[What the task requires]:
Each line of the records that holds the word "plateforme" should be copied out.

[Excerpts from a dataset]
——

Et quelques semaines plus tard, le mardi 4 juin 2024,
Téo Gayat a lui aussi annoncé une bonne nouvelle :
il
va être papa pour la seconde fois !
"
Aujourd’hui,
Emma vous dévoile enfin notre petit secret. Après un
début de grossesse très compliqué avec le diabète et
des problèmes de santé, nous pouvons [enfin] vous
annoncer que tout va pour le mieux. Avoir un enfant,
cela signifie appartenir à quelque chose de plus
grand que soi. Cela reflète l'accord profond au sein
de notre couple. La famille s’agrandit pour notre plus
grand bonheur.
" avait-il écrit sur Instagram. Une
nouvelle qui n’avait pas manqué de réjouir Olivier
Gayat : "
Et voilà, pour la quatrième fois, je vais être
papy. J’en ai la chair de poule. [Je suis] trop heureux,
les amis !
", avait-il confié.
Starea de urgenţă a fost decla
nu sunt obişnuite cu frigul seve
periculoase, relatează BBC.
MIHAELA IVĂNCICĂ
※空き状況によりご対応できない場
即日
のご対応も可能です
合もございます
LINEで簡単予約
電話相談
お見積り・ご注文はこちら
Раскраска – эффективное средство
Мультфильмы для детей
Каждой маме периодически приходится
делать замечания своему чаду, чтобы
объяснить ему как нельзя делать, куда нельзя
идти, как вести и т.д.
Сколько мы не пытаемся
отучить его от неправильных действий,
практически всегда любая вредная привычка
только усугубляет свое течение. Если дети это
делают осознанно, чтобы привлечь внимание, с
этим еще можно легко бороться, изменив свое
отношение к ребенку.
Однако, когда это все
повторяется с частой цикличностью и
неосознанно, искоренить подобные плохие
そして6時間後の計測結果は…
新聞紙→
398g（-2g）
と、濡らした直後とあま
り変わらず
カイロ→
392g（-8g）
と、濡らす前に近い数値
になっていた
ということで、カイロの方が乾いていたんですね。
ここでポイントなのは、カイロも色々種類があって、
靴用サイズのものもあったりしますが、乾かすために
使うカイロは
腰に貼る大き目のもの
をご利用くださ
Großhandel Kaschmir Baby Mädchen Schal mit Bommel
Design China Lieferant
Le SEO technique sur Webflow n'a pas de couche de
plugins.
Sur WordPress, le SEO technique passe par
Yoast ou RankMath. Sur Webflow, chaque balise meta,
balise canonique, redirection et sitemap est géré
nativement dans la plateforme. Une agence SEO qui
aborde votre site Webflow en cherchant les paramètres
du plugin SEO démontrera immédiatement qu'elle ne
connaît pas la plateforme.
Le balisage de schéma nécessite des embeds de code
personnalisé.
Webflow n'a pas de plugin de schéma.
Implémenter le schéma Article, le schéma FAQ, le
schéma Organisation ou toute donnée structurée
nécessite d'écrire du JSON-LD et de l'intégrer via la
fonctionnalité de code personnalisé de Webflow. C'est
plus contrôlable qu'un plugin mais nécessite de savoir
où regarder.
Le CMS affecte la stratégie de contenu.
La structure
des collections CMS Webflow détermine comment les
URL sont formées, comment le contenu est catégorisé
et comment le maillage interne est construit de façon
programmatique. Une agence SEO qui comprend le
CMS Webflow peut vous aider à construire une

——

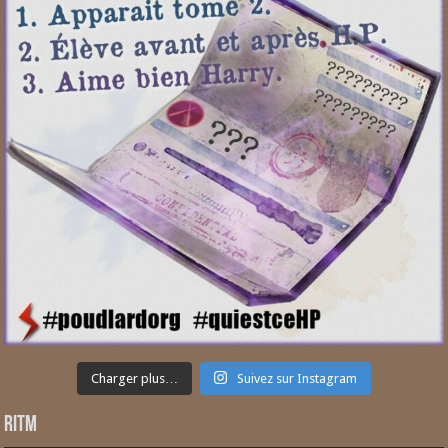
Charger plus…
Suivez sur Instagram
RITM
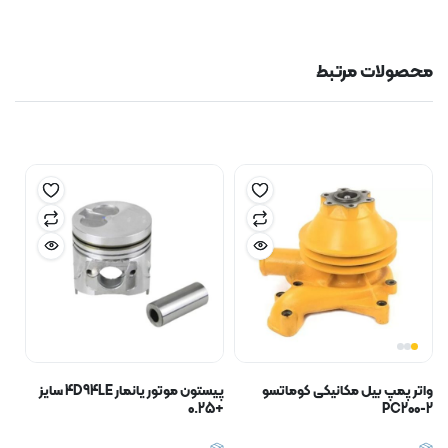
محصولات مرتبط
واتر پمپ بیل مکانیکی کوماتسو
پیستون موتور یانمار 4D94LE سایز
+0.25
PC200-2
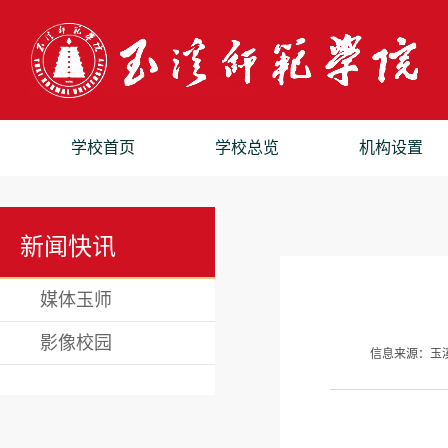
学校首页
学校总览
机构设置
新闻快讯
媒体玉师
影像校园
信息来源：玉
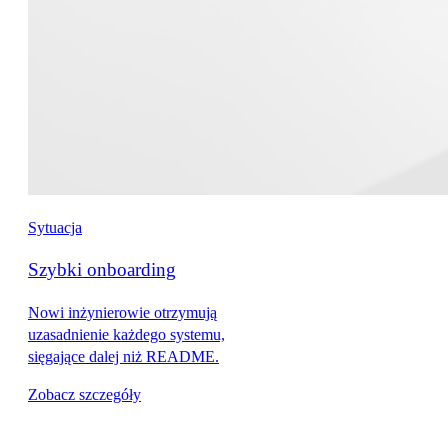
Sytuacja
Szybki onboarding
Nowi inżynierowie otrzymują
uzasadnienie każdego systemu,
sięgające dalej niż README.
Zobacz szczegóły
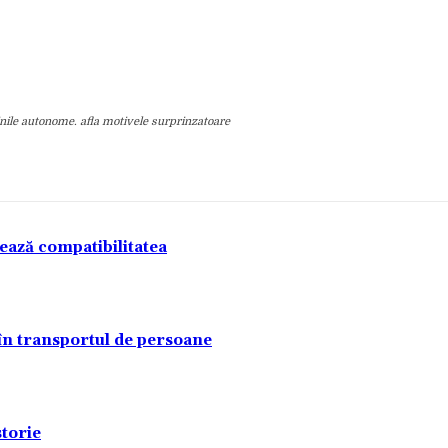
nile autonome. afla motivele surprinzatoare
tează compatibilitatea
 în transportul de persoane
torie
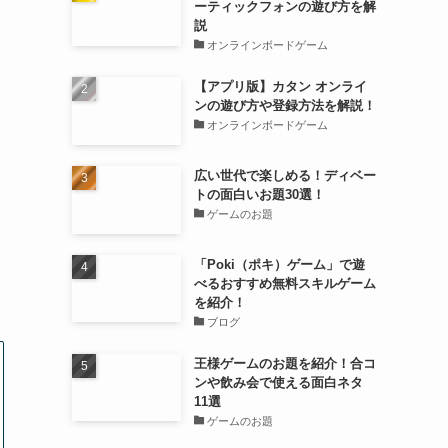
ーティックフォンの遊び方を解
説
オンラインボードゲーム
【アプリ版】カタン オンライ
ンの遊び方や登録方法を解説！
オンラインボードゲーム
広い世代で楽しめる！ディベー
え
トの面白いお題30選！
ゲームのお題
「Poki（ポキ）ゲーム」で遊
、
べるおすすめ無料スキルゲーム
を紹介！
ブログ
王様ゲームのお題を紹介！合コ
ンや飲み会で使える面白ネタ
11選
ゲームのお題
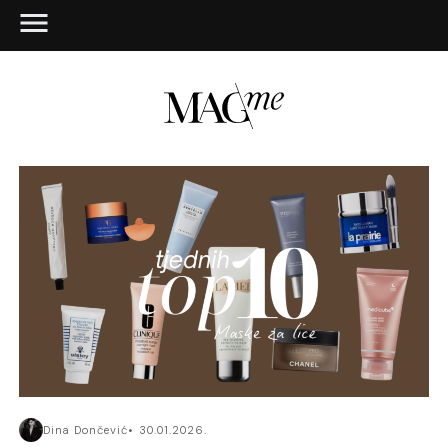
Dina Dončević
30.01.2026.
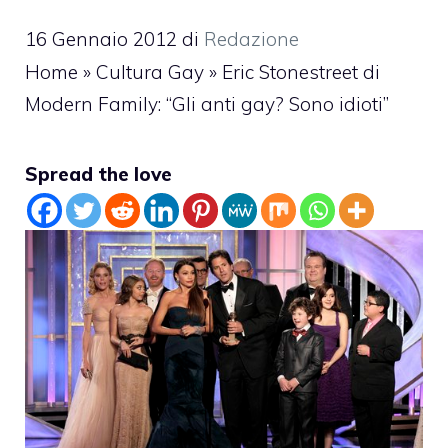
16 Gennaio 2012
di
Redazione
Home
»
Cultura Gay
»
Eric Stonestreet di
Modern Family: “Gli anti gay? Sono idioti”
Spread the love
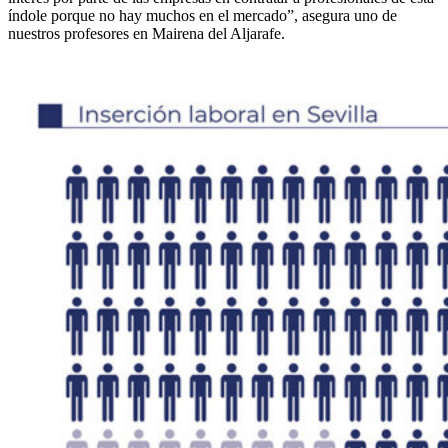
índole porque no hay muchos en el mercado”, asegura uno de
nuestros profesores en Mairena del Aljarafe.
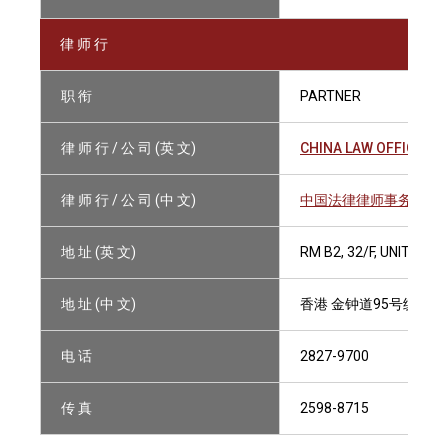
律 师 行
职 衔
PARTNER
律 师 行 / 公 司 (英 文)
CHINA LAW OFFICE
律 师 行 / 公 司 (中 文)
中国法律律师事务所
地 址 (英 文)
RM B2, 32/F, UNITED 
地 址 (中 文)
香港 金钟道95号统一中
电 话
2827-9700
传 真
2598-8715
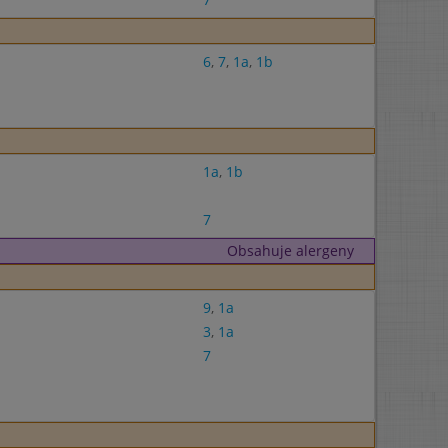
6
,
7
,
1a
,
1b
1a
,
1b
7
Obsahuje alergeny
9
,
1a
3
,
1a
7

——

[Finished exercise]:
nativement dans la plateforme. Une agence SEO qui
connaît pas la plateforme.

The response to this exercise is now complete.